We finished our playthrough over the course of 3 sittings, given the 8 hour time delay and our busy work schedules, but we definitely would have done it on one as we became more and more engrossed in the narrative each time we sat down to play. There is such a varied amount of gameplay mechanics and challenges that, with each play, it almost felt like we were playing a different type of game.
For those of you who are unaware, A Way Out is a title that can only be played in co-op, either locally or online, as two human players are needed to complete many of the tasks you face throughout the game. That’s not to say an AI substitute wouldn’t have been able to have been used in place of a human but it’s this fact that makes A Way Out stand out from the crowd.
In the game, you choose between two lead characters, Leo or Vincent, and you must work together to carry out a variety of tasks and challenges.

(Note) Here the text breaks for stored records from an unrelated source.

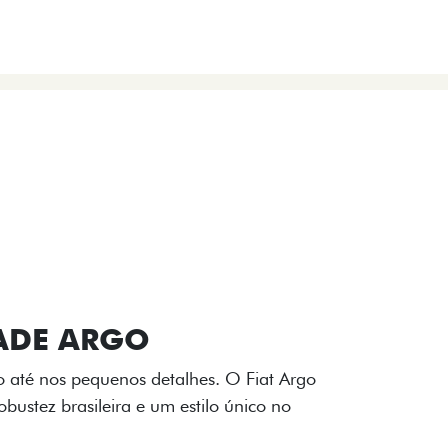
VIÇOS
FIAT + SEM PARAR
 E DESIGN INTERNO
ogo Fiat também aparecem no interior do
to impecável e detalhes escurecidos.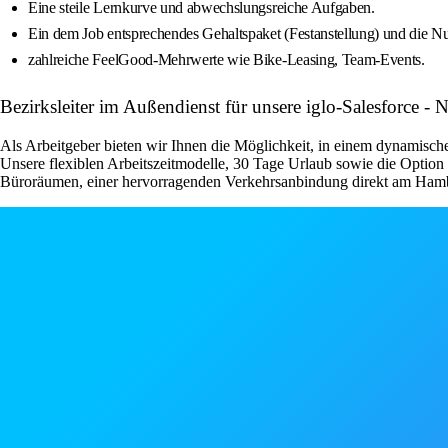
Eine steile Lernkurve und abwechslungsreiche Aufgaben.
Ein dem Job entsprechendes Gehaltspaket (Festanstellung) und die N
zahlreiche FeelGood-Mehrwerte wie Bike-Leasing, Team-Events.
Bezirksleiter im Außendienst für unsere iglo-Salesfor
Als Arbeitgeber bieten wir Ihnen die Möglichkeit, in einem dynamische
Unsere flexiblen Arbeitszeitmodelle, 30 Tage Urlaub sowie die Optio
Büroräumen, einer hervorragenden Verkehrsanbindung direkt am Hambu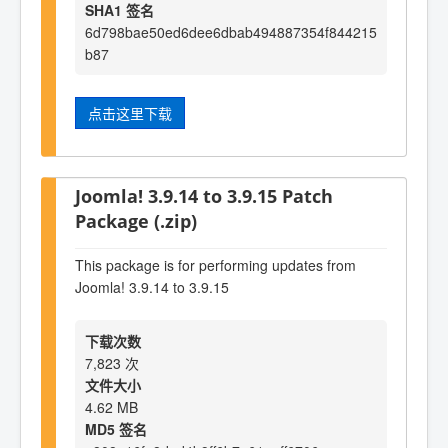
SHA1 签名
6d798bae50ed6dee6dbab494887354f844215
b87
点击这里下载
Joomla! 3.9.14 to 3.9.15 Patch
Package (.zip)
This package is for performing updates from
Joomla! 3.9.14 to 3.9.15
下载次数
7,823 次
文件大小
4.62 MB
MD5 签名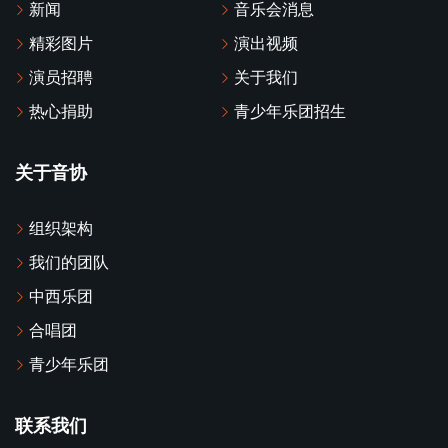
新闻
音乐会消息
精彩图片
演出视频
演员招聘
关于我们
热心捐助
青少年乐团招生
关于音协
组织架构
我们的团队
中西乐团
合唱团
青少年乐团
联系我们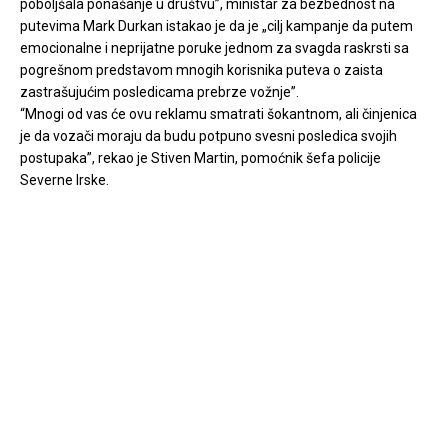
poboljšala ponašanje u društvu”, ministar za bezbednost na
putevima Mark Durkan istakao je da je „cilj kampanje da putem
emocionalne i neprijatne poruke jednom za svagda raskrsti sa
pogrešnom predstavom mnogih korisnika puteva o zaista
zastrašujućim posledicama prebrze vožnje”.
“Mnogi od vas će ovu reklamu smatrati šokantnom, ali činjenica
je da vozači moraju da budu potpuno svesni posledica svojih
postupaka”, rekao je Stiven Martin, pomoćnik šefa policije
Severne Irske.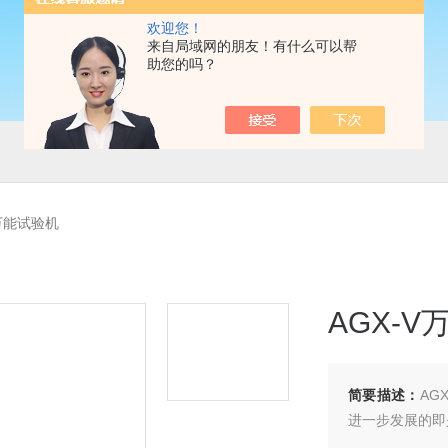
欢迎您！
来自局域网的朋友！有什么可以帮
助您的吗？
V万能试验机
AGX-
简要描述：
AG
进一步发展的即是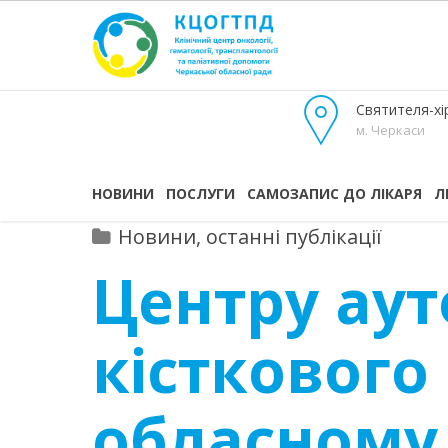
Святителя-хір
м. Черкаси
НОВИНИ
ПОСЛУГИ
САМОЗАПИС ДО ЛІКАРЯ
Л
Новини, останні публікації
Центру аут
кісткового
обласному 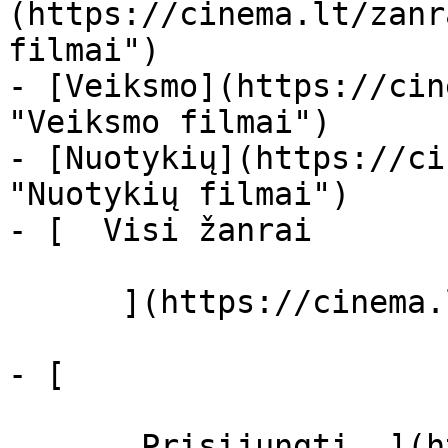
(https://cinema.lt/zanr
filmai")

- [Veiksmo](https://cin
"Veiksmo filmai")

- [Nuotykių](https://ci
"Nuotykių filmai")

- [  Visi žanrai   

      ](https://cinema.lt/zanrai "Žanrai")

- [  

       Prisijungti  ](https://cinema.lt/login)
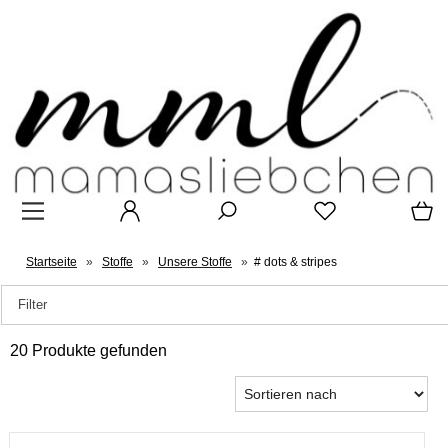
Startseite
»
Stoffe
»
Unsere Stoffe
»
# dots & stripes
Filter
20 Produkte gefunden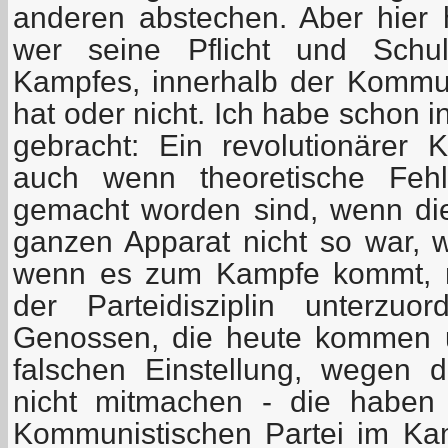
anderen abstechen. Aber hier 
wer seine Pflicht und Schul
Kampfes, innerhalb der Kommun
hat oder nicht. Ich habe schon
gebracht: Ein revolutionärer Kä
auch wenn theoretische Fehl
gemacht worden sind, wenn die
ganzen Apparat nicht so war, wi
wenn es zum Kampfe kommt, m
der Parteidisziplin unterzuo
Genossen, die heute kommen 
falschen Einstellung, wegen 
nicht mitmachen - die haben 
Kommunistischen Partei im Kam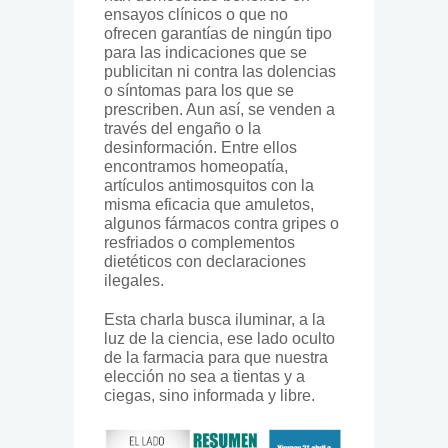
ensayos clínicos o que no
ofrecen garantías de ningún tipo
para las indicaciones que se
publicitan ni contra las dolencias
o síntomas para los que se
prescriben. Aun así, se venden a
través del engaño o la
desinformación. Entre ellos
encontramos homeopatía,
artículos antimosquitos con la
misma eficacia que amuletos,
algunos fármacos contra gripes o
resfriados o complementos
dietéticos con declaraciones
ilegales.
Esta charla busca iluminar, a la
luz de la ciencia, ese lado oculto
de la farmacia para que nuestra
elección no sea a tientas y a
ciegas, sino informada y libre.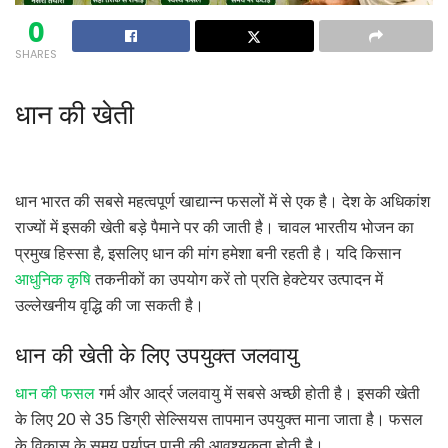
0
SHARES
धान की खेती
धान भारत की सबसे महत्वपूर्ण खाद्यान्न फसलों में से एक है। देश के अधिकांश
राज्यों में इसकी खेती बड़े पैमाने पर की जाती है। चावल भारतीय भोजन का
प्रमुख हिस्सा है, इसलिए धान की मांग हमेशा बनी रहती है। यदि किसान
आधुनिक कृषि
तकनीकों का उपयोग करें तो प्रति हेक्टेयर उत्पादन में
उल्लेखनीय वृद्धि की जा सकती है।
धान की खेती के लिए उपयुक्त जलवायु
धान की फसल
गर्म और आर्द्र जलवायु में सबसे अच्छी होती है। इसकी खेती
के लिए 20 से 35 डिग्री सेल्सियस तापमान उपयुक्त माना जाता है। फसल
के विकास के समय पर्याप्त पानी की आवश्यकता होती है।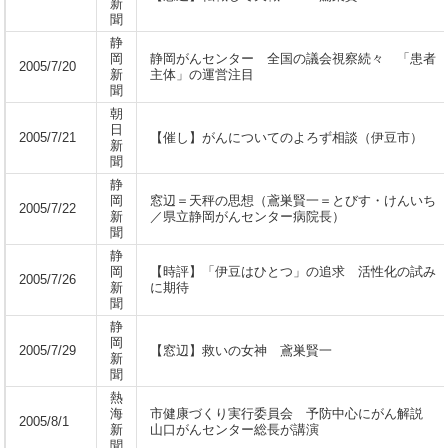
新
聞
静
岡
静岡がんセンター 全国の議会視察続々 「患者
2005/7/20
新
主体」の運営注目
聞
朝
日
2005/7/21
【催し】がんについてのよろず相談（伊豆市）
新
聞
静
岡
窓辺＝天秤の思想（鳶巣賢一＝とびす・けんいち
2005/7/22
新
／県立静岡がんセンター病院長）
聞
静
岡
【時評】「伊豆はひとつ」の追求 活性化の試み
2005/7/26
新
に期待
聞
静
岡
2005/7/29
【窓辺】救いの女神 鳶巣賢一
新
聞
熱
海
市健康づくり実行委員会 予防中心にがん解説
2005/8/1
新
山口がんセンター総長が講演
聞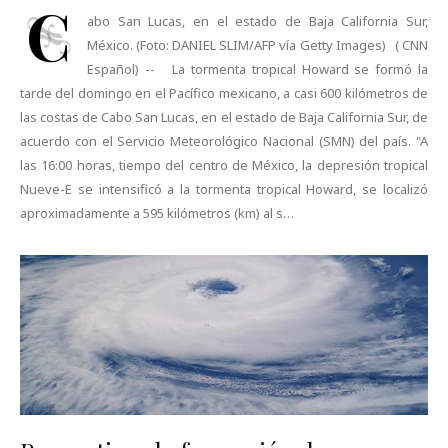
C
abo San Lucas, en el estado de Baja California Sur,
México. (Foto: DANIEL SLIM/AFP vía Getty Images) ( CNN
Español) -- La tormenta tropical Howard se formó la
tarde del domingo en el Pacífico mexicano, a casi 600 kilómetros de
las costas de Cabo San Lucas, en el estado de Baja California Sur, de
acuerdo con el Servicio Meteorológico Nacional (SMN) del país. "A
las 16:00 horas, tiempo del centro de México, la depresión tropical
Nueve-E se intensificó a la tormenta tropical Howard, se localizó
aproximadamente a 595 kilómetros (km) al s…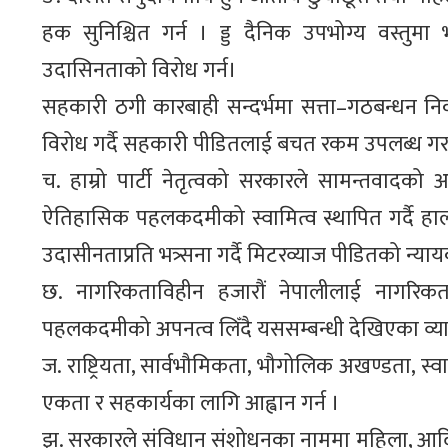
हक सुनिश्चित गर्न । ड्ड दैनिक उपभोग्य वस्तुमा भ
उदासिनताको विरोध गर्न।
सहकारी ठगी कारबाही सन्दर्भमा सत्ता–गठबन्धन निकट व
विरोध गर्दै सहकारी पीडितलाई बचत रकम उपलब्ध गर
च. हाम्रो पार्टी नेतृत्वको सरकारले सामन्तवाद
ऐतिहासिक पहलकदमीको स्वामित्व स्थापित गर्दै ह
उदासीनताप्रति भत्र्सना गर्दै मिटरव्याज पीडितको न्
छ. नागरिकताविहीन हजारौं नेपालीलाई नागरिकता 
पहलकदमीको अपनत्व लिँदै यससम्बन्धी देखिएका व्
ज. राष्ट्रियता, सार्वभौमिकता, भौगोलिक अखण्डता, स्वा
एकता र सहकार्यका लागि आह्वान गर्न ।
झ. सरकारले संविधान संशोधनका नाममा महिला, आदिवा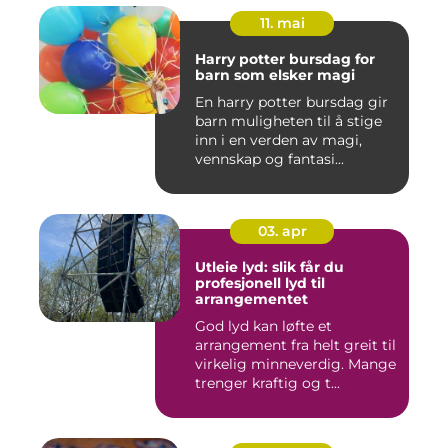
11. mai
Harry potter bursdag for
barn som elsker magi
En harry potter bursdag gir
barn muligheten til å stige
inn i en verden av magi,
vennskap og fantasi...
03. apr
Utleie lyd: slik får du
profesjonell lyd til
arrangementet
God lyd kan løfte et
arrangement fra helt greit til
virkelig minneverdig. Mange
trenger kraftig og t...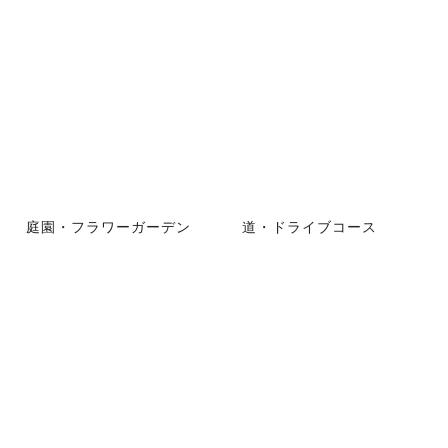
庭園・フラワーガーデン
道・ドライブコース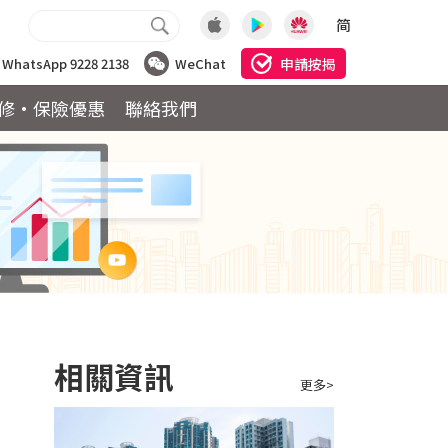
简
申請按揭
WhatsApp 9228 2138
WeChat
修·保險優惠
聯絡我們
相關資訊
更多>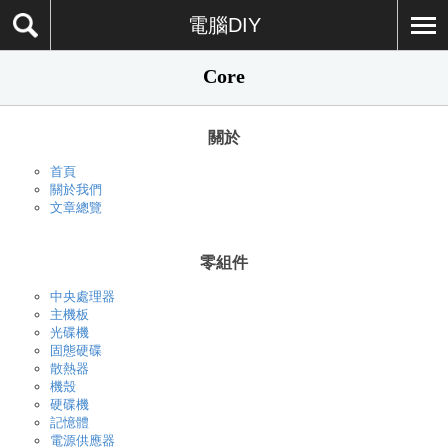
電腦DIY
Core
關於
首頁
關於我們
文章總覽
零組件
中央處理器
主機板
光碟機
固態硬碟
散熱器
機殼
硬碟機
記憶體
電源供應器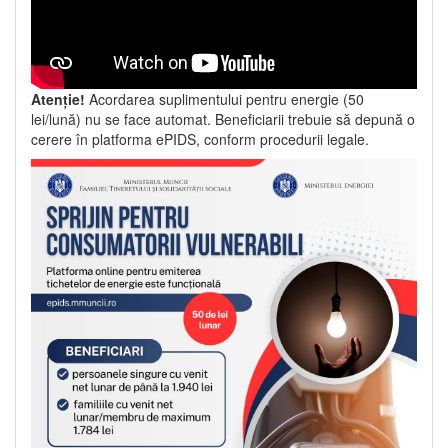
Atenție!
Acordarea suplimentului pentru energie (50
lei/lună) nu se face automat. Beneficiarii trebuie să depună o
cerere în platforma ePIDS, conform procedurii legale.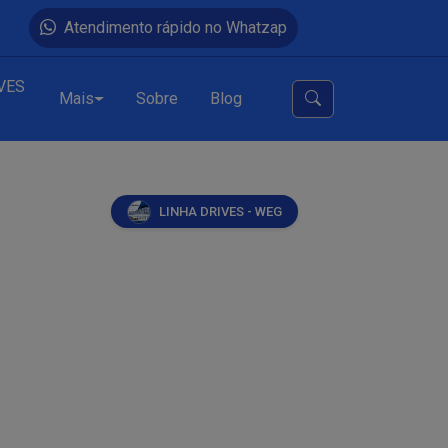
Atendimento rápido no Whatzap
VES
Mais
Sobre
Blog
LINHA DRIVES - WEG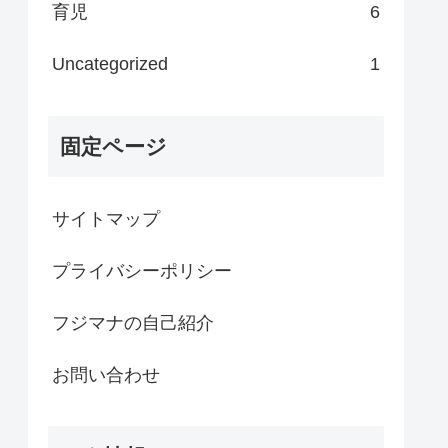
育児
6
Uncategorized
1
固定ページ
サイトマップ
プライバシーポリシー
フジマナの自己紹介
お問い合わせ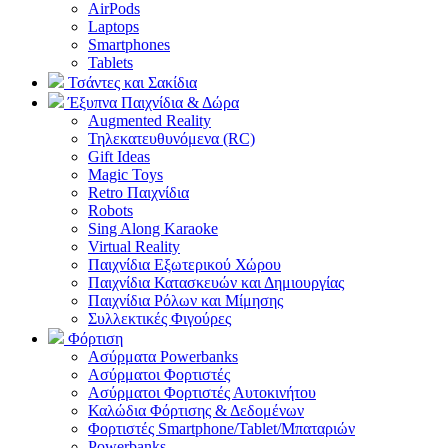
AirPods
Laptops
Smartphones
Tablets
Τσάντες και Σακίδια
Έξυπνα Παιχνίδια & Δώρα
Augmented Reality
Τηλεκατευθυνόμενα (RC)
Gift Ideas
Magic Toys
Retro Παιχνίδια
Robots
Sing Along Karaoke
Virtual Reality
Παιχνίδια Εξωτερικού Χώρου
Παιχνίδια Κατασκευών και Δημιουργίας
Παιχνίδια Ρόλων και Μίμησης
Συλλεκτικές Φιγούρες
Φόρτιση
Ασύρματα Powerbanks
Aσύρματοι Φορτιστές
Ασύρματοι Φορτιστές Αυτοκινήτου
Καλώδια Φόρτισης & Δεδομένων
Φορτιστές Smartphone/Tablet/Μπαταριών
Powerbanks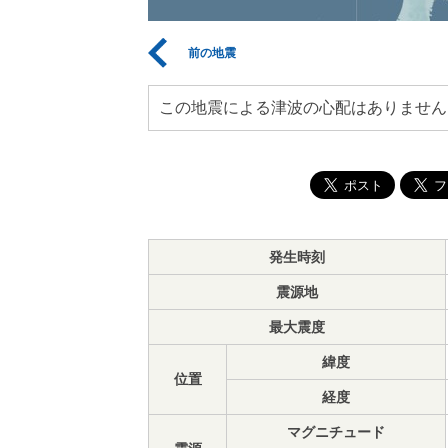
前の地震
この地震による津波の心配はありません
発生時刻
震源地
最大震度
緯度
位置
経度
マグニチュード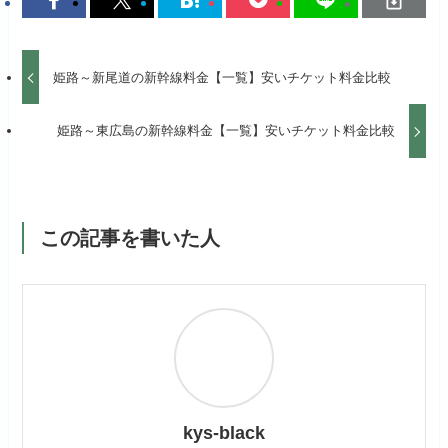
姫路～新尾道の新幹線料金【一覧】安いチケット料金比較
姫路～東広島の新幹線料金【一覧】安いチケット料金比較
この記事を書いた人
kys-black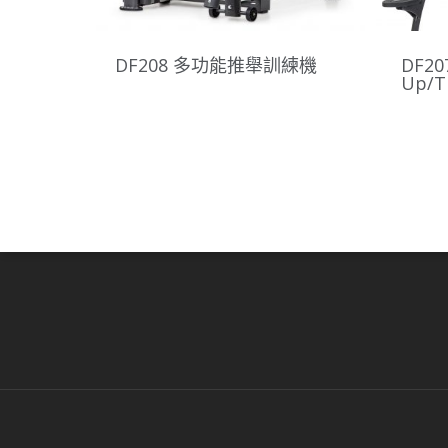
DF208 多功能推舉訓練機
DF207
Up/T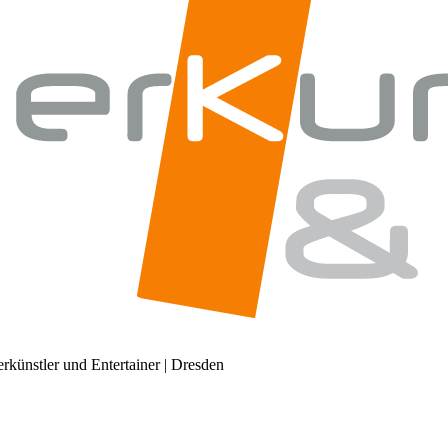
künstler und Entertainer | Dresden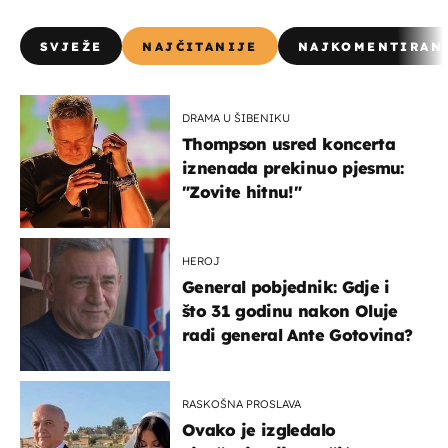
SVJEŽE
NAJČITANIJE
NAJKOMENTIRAN
DRAMA U ŠIBENIKU
Thompson usred koncerta
iznenada prekinuo pjesmu:
"Zovite hitnu!"
HEROJ
General pobjednik: Gdje i
što 31 godinu nakon Oluje
radi general Ante Gotovina?
RASKOŠNA PROSLAVA
Ovako je izgledalo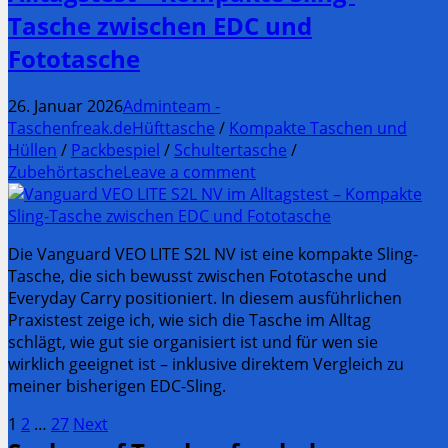
Tasche zwischen EDC und
Fototasche
26. Januar 2026
Adminteam -
Taschenfreak.de
Hüfttasche
/
Kompakte Taschen und
Hüllen
/
Packbespiel
/
Schultertasche
/
Zubehörtasche
Leave a comment
Die Vanguard VEO LITE S2L NV ist eine kompakte Sling-
Tasche, die sich bewusst zwischen Fototasche und
Everyday Carry positioniert. In diesem ausführlichen
Praxistest zeige ich, wie sich die Tasche im Alltag
schlägt, wie gut sie organisiert ist und für wen sie
wirklich geeignet ist – inklusive direktem Vergleich zu
meiner bisherigen EDC-Sling.
Seitennummerierung
Page
Page
Page
1
2
…
27
Next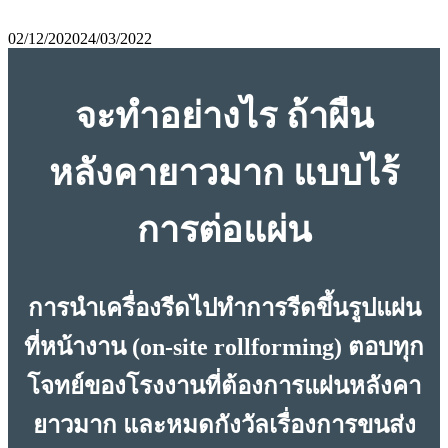
02/12/2020
24/03/2022
จะทำอย่างไร ถ้าผืน
หลังคายาวมาก แบบไร้
การต่อแผ่น
การนำเครื่องรีดไปทำการรีดขึ้นรูปแผ่น
ที่หน้างาน (on-site rollforming) ตอบทุก
โจทย์ของโรงงานที่ต้องการแผ่นหลังคา
ยาวมาก และหมดกังวัลเรื่องการขนส่ง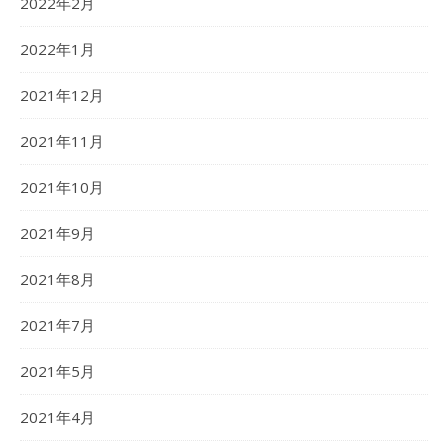
2022年2月
2022年1月
2021年12月
2021年11月
2021年10月
2021年9月
2021年8月
2021年7月
2021年5月
2021年4月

One which stands out in particular is, during an attempt to escape from prison, you must both shimmy, back to back, up a large ventilation shaft, and both of your button presses must be in unison to ensure you make it all the way to the top.
It was moments like these that really helped A Way Out to shine and show just how innovative this particular type of gameplay can work between two players working together to achieve the same goal.
Another nice feature that helps this game stand out is the fact that only one of you need to actually own the full title as the other player simply needs to download the ‘trial’ version of the game to allow them to be invited to be part of your playthrough. For a game that must be played in co-op, this was quite an obvious thing to allow players to do but it’s still a really nice touch that the studio allows, what is basically half the intended audience, purchase the title and play it with another individual for free.
The story sees Leo and Vincent trying to escape from prison and track down a character called Harvey who has done some shady things to really piss off both of them. Right from the get-go, the game begins to dynamically shift the screen’s layout to help you and your colleague complete various sections in the story. For the most part, the screen will be split in two, letting both players go off and explore each area at their own pace before having to meet up again at the same point in the level to complete joint challenges.
It’s not all about completing one challenge after another though as the game also has moments which allow both players to try out various mini-games within the different areas.
For example, there’s one section where my twin and I got a chance to play virtual Connect Four in a hospital waiting room as we were on our way to the next part of the story. Admittedly, this may sounds quite trivial and benign, but it was a really nice moment, even if we were actually 7000km+ apart when it happened. (For the record, I won 2 out of the 3 games.)
It’s moments like these which show off how effective A Way Out’s ‘co-op only’ mechanic really is. Visually, this is a fantastic looking game. With extremely life-like character animations, beautiful lighting and environmental design and an overall high-level of polish, A Way Out can sit right up there with other fantastic looking titles such as Far Cry 5 and Star Wars: Battlefront II.
In the end, we both found the story to be engrossing for the majority of our playthrough and the sheer amount of varied gameplay mechanics kept things fresh throughout. The team at Hazelight Studios really have created something special and, even with the many titles I review each year as part of this job, it’s one game I won’t be forgetting for quite some time.